Our current work focuses on determining such fundamental binding parameters (strength of attraction, lifetime of binding, and steric repulsion) in solution. We obtain real-time information on association and binding strength from ultrafast infrared and dielectric spectroscopies. Via systematic correlation of the binding parameters to the enantiomeric excess in a catalytic process, we aim at elucidating the key ingredients for efficient stereocontrol. Such knowledge has the potential to guide optimization of existing catalytic routes and to design of novel catalyses.

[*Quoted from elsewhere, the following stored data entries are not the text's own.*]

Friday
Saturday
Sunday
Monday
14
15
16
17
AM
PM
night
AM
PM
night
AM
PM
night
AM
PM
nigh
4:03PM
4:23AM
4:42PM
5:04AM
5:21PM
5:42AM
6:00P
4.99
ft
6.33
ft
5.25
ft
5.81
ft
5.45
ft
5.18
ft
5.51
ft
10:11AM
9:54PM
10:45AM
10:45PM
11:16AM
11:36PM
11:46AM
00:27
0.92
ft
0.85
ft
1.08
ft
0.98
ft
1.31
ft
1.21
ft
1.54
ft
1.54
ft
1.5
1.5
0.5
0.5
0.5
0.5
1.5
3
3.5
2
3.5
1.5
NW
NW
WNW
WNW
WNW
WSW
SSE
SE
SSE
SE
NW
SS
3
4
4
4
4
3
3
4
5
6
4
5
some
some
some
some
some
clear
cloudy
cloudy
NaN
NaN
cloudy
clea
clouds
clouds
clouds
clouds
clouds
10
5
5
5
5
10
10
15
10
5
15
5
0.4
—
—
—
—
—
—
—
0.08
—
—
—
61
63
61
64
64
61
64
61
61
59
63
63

Interaction of Osmolytes and Ions with Biopolymers
Different solutes can have tremendously different effects on the stability of proteins. For instance, simple inorganic cations follow an important rule of thumb: the higher the surface charge density of the cation the stronger the ion destabilizes proteins in solution. Interestingly, the opposite trend is observed for anions. Similarly, the small molecules tert-butanol and trimethylamine-N-oxide are structurally very similar, however they destabilize and stabilize proteins, respectively. Despite such effects on biomolecules are well established, the molecular level details are not fully understood.
We are currently studying the effect of osmolytes and ions on the mobility of protein model building blocks in solution. Thus, we aim at unravelling the underlying molecular-level interaction between these solutes and proteins, with a strong focus on the guanidinium cation – a prominent outlier in the Hofmeister series. In our present work we use the coupling of the ions’ translation to the rotation of the model proteins as a measure for their interaction. This allows us to study very weak ion-protein interaction with high sensitivity.
Dynamics of Ionic Liquids
In recent years, computer simulations have changed the general perception of room temperature ionic liquids. These simulations revealed that these macroscopically homogeneous ionic liquids segregate on a molecular level into ionic and hydrophobic sub-phases, which opens new opportunities for material science. However, insight into dynamical aspects of this heterogeneity, which plays a key role for the performance of ionic liquids as reaction media, has remained elusive. We study the dynamics of different molecular entities of the constituting ions using time-resolved infrared spectroscopy. In particular we focus on the dynamics of protic ionic liquids. This subclass of ionic liquids exhibit properties similar to liquid water due to the formation of directional hydrogen-bonds.
Our seminal study showed that the directional hydrogen-bonds also lead to a jump-like reorientation of the constituting ions, reminiscent of liquid water. Comparison of the dynamics in the ionic domains and the hydrophobic domains evidenced that – despite being connected via covalent bonds – the dynamics in the hydrophobic domains are decoupled from the ionic domains.